Çocuğun, babasının toplumsal konularda, politikada, dünyada olup bitenler konusunda ne düşündüğünü bilmek hakkıdır. Bunlar ise rahat bir söyleşi ortamında sağlanır. Bu fırsatlar, çocukların çevreden edindikleri yanlış izlenimleri düzeltmeğe yarar. Çocuğu daha kapsamlı düşünmeye, kendi kanılarını oluşturmaya götürür.
Çocuk, kitapların yazmadığı, öğretmenlerinin öğretemediği pek çok yaşam bilgisini babasından öğrenir. Ergenlik çağına gelmiş genç ise, baba istese de, vakti olsa da, artık yaşam bilgisini dışarda aramaya yönelecektir. O zaman da baba çok geç kalmış olacaktır.
Bir mağazadan kendine gömlek alan çocuk tezgâhtara, “bu gömleği eve götüreyim. Eğer annemle babam gömleği beğenirse geri getirip değiştireceğim” diyor. Tezgâhtar şaşırarak sebebini sorunca çocuk, “O’nlar hep benim istemediğim şeyleri yapıyor ve benim zıddıma davranıyorlar. Ben de O’nlara inat beğenmedikleri bir gömlek alacağım” diyor.
Lise çağına gelmiş bir genç, babasından çok korktuğunu, babasının kendisini sevmediğini şu sözlerle dile getirmiştir: “Babamın bir kere olsun başımı okşadığını görmedim.” Babasıyla konuşulduğunda ise, oğlunu çok sevdiğini, ancak şımarıp derslerini ihmal etmesin diye sevgisini belli etmediğini söylemiştir.
Değerli babalar çocuklarınızla iletişimde şunlara dikkat ediniz:
1- İfade edin ve dinleyin: Dikkatle dinleyin ve kelimelerin arkasındaki duyguları "duyun".
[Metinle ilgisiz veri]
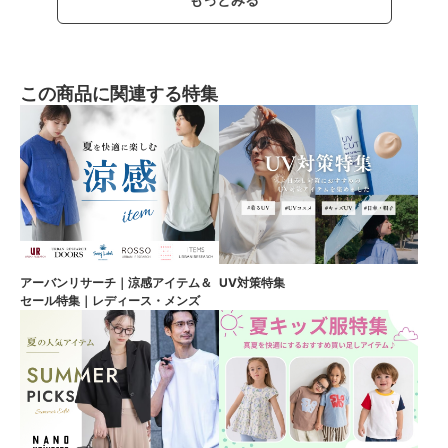
この商品に関連する特集
アーバンリサーチ｜涼感アイテム＆
UV対策特集
セール特集｜レディース・メンズ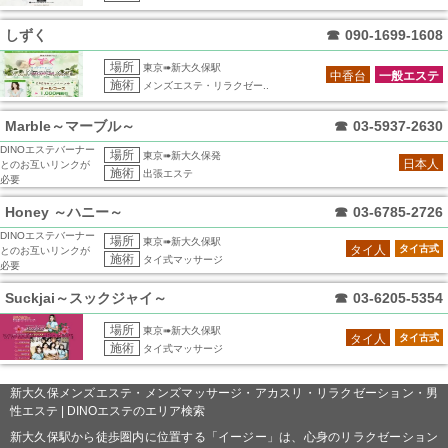
しずく
☎
090-1699-1608
場所
東京➠新大久保駅
中香台
一般エステ
施術
メンズエステ・リラクゼー..
Marble～マーブル～
☎
03-5937-2630
DINOエステバーナー
場所
東京➠新大久保発
日本人
とのお互いリンクが
施術
出張エステ
必要
Honey ～ハニー～
☎
03-6785-2726
DINOエステバーナー
場所
東京➠新大久保駅
タイ人
タイ古式
とのお互いリンクが
施術
タイ式マッサージ
必要
Suckjai～スックジャイ～
☎
03-6205-5354
場所
東京➠新大久保駅
タイ人
タイ古式
施術
タイ式マッサージ
新大久保メンズエステ・メンズマッサージ・アカスリ・リラクゼーション・男
性エステ | DINOエステのエリア検索
新大久保駅から徒歩圏内に位置する「イージー」は、心身のリラクゼーション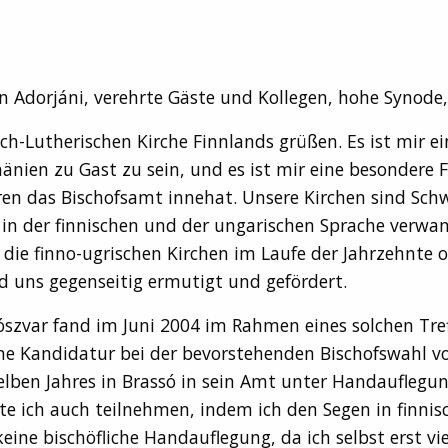
 Adorjáni, verehrte Gäste und Kollegen, hohe Synode,
h-Lutherischen Kirche Finnlands grüßen. Es ist mir ei
mänien zu Gast zu sein, und es ist mir eine besonder
hren das Bischofsamt innehat. Unsere Kirchen sind Sch
in der finnischen und der ungarischen Sprache verwand
 die finno-ugrischen Kirchen im Laufe der Jahrzehnte 
d uns gegenseitig ermutigt und gefördert.
lószvar fand im Juni 2004 im Rahmen eines solchen Tref
eine Kandidatur bei der bevorstehenden Bischofswahl v
lben Jahres in Brassó in sein Amt unter Handauflegu
te ich auch teilnehmen, indem ich den Segen in finnis
eine bischöfliche Handauflegung, da ich selbst erst vie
2- Birbirinizi destekleyin, onaylayın: Bir ebeveyn olarak göreviniz rehberlik etmek ve etkilemektir. Farklılıklara sevginizi ve kabulünüzü çekmeden tepki verin.
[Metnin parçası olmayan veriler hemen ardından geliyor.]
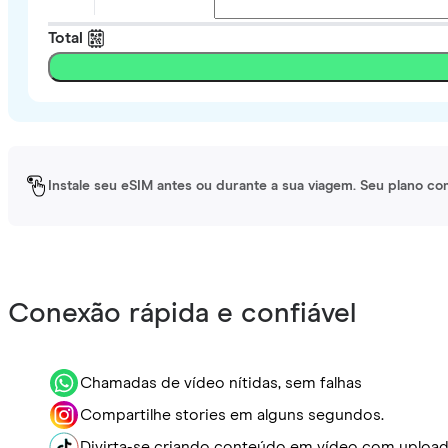
Total
Instale seu eSIM antes ou durante a sua viagem. Seu plano co
Conexão rápida e confiável
Chamadas de vídeo nítidas, sem falhas
Compartilhe stories em alguns segundos.
Divirta-se criando conteúdo em vídeo com upload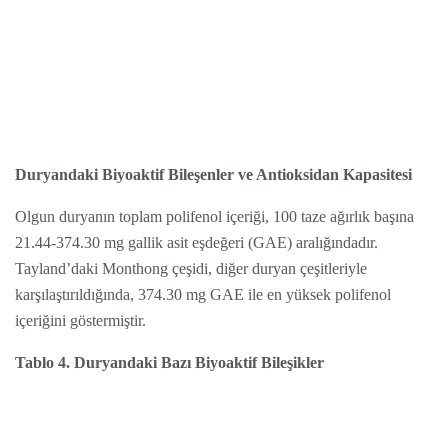
Duryandaki Biyoaktif Bileşenler ve Antioksidan Kapasitesi
Olgun duryanın toplam polifenol içeriği, 100 taze ağırlık başına
21.44-374.30 mg gallik asit eşdeğeri (GAE) aralığındadır.
Tayland’daki Monthong çeşidi, diğer duryan çeşitleriyle
karşılaştırıldığında, 374.30 mg GAE ile en yüksek polifenol
içeriğini göstermiştir.
Tablo 4. Duryandaki Bazı Biyoaktif Bileşikler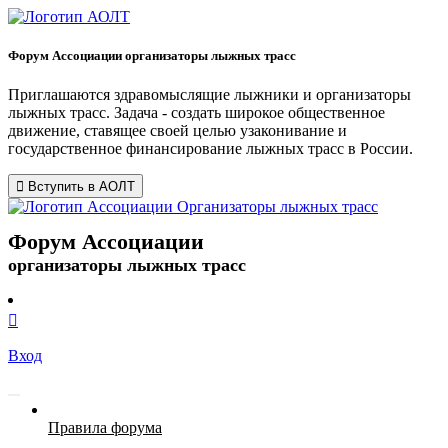
Форум Ассоциации организаторы лыжных трасс
Приглашаются здравомыслящие лыжники и организаторы
лыжных трасс. Задача - создать широкое общественное
движение, ставящее своей целью узаконивание и
государственное финансирование лыжных трасс в России.
Вступить в АОЛТ
Форум Ассоциации
организаторы лыжных трасс
Вход
Правила форума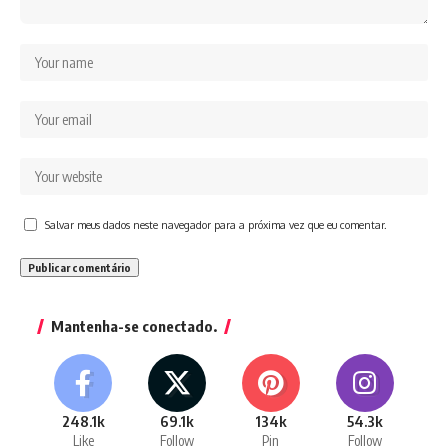
Salvar meus dados neste navegador para a próxima vez que eu comentar.
Mantenha-se conectado.
248.1k
69.1k
134k
54.3k
Like
Follow
Pin
Follow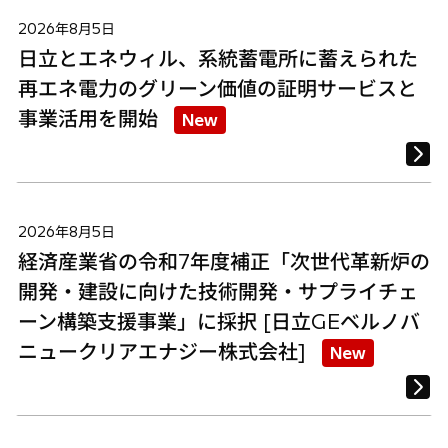
2026年8月5日
日立とエネウィル、系統蓄電所に蓄えられた
再エネ電力のグリーン価値の証明サービスと
事業活用を開始
New
2026年8月5日
経済産業省の令和7年度補正「次世代革新炉の
開発・建設に向けた技術開発・サプライチェ
ーン構築支援事業」に採択 [日立GEベルノバ
ニュークリアエナジー株式会社]
New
3- Birbirinize saygı duyun: Çocuklarınızın görüşlerine ve aileye bireysel katkılarına saygı gösterin.
4- Güven geliştirin: Çocuklarınızla arkadaşlık ve güven temeli oluşturun. Dostça tartışmaları arttırın. Bağırma azarlama yargılama gibi olumsuz ifadeleri terk edin.
5- Mizah ve oyun anlayışınız olsun: Çocuklarınızla eğlenceli zaman geçirin, örneğin, yürüyüşler, bulmaca çözmek, beraber oyunlar oynamak gibi.
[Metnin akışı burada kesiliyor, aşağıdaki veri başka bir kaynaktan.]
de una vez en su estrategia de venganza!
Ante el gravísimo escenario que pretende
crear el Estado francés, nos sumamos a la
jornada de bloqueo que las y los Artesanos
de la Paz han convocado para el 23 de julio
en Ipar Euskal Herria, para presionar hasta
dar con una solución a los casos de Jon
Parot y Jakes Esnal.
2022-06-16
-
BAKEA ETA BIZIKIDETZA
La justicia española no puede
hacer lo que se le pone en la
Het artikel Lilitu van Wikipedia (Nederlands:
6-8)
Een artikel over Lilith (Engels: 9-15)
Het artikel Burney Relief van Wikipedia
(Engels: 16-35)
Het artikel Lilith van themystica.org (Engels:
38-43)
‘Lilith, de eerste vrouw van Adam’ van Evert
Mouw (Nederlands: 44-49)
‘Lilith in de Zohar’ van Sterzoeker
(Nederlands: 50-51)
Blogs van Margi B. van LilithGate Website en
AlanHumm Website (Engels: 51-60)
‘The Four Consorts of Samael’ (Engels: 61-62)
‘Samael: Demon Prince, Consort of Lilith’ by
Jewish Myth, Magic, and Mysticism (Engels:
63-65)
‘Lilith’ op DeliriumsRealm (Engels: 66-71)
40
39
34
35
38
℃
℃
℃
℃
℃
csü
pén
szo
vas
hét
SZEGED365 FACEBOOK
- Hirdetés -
6- Sorumlulukları paylaşın: Çocukların karar verme yeteneklerini geliştirin, örneğin, ne giyeceğine karar vermesi, ne zaman çalışacağına karar vermesi gibi. Çocuklar kendilerini önemli ve yararlı hissetsinler.
7- Doğru ve yanlışı öğretin: Çocuklarınızla anlaşmalar yapın. Sınırlarınızı bilsinler. Anlaşma bozulunca ne olacağını bilsinler. .
8- Görenekleri ve gelenekleri kuvvetlendirin: Çocuğunuzun ailede kendini önemli hissetmesi için yollar bulun, ev işlerini paylaşın, seyahat planlarını beraber yapın, mutfakta sorumluluklar verin. Onlara özel olduklarını söyleyin.
9- Aile planlarını ve sohbetlerini arttırın: Aile toplantıları yapın. Herkes fikirlerini söyleyebilsin ve dinlensin. Televizyon kapalı olarak yemek yiyin.
10- Problemlere yardım arayın, problemleri kabul edin: Uzmanlardan yardım almaktan çekinmeyin.
Çocuklarımız, sahip olduğumuz eşyalar değildir. Görevimiz, onlarla beraber büyümek, arkadaş olmak, sevmek, kabul etmek, anlamak, desteklemek, beraber oynamak, yol göstermek, geliştirmek, kolaylaştırmak, kalıcı olumlu izler bırakmak, onları kazanmak, olabildiğince ön yargısız olmaktır. Böyle bir ortamda büyüyen çocuk, yetişkin olduğunda da çevresine doğal olarak yararlı olabilecektir. Çünkü öncelikle kendini anlayabilen, kendine faydalı olabilen bir insan olmuştur artık.